• To do
Line count for "распоряжение": give the number of lines in the records below that hold it, and nothing else.

• Data
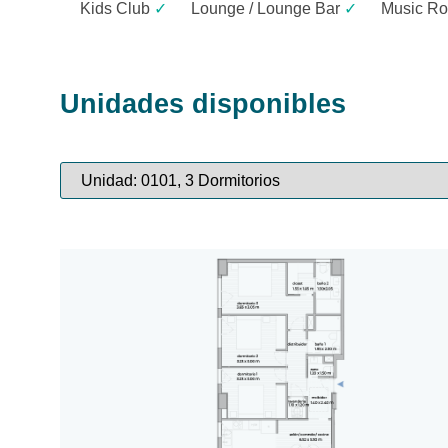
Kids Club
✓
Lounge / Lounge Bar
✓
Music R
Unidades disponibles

---

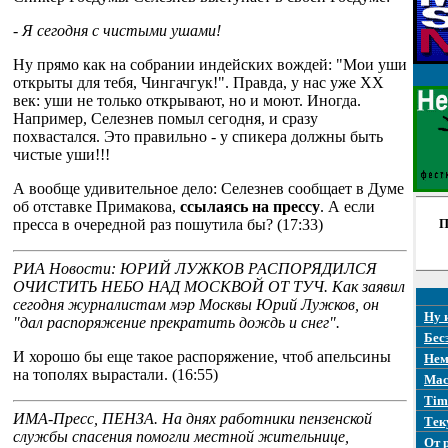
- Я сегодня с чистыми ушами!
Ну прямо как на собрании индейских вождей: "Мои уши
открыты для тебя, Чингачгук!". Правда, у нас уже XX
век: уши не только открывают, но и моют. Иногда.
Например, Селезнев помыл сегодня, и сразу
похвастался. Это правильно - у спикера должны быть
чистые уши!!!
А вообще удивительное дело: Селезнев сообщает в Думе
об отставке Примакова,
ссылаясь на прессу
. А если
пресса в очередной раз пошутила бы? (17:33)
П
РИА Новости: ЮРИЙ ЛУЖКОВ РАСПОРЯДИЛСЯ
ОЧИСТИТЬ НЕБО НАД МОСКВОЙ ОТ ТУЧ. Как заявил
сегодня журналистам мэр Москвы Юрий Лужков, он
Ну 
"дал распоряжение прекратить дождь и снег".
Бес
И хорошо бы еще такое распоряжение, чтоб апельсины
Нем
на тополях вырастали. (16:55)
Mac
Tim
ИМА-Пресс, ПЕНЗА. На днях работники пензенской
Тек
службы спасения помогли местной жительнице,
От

• Answer below
2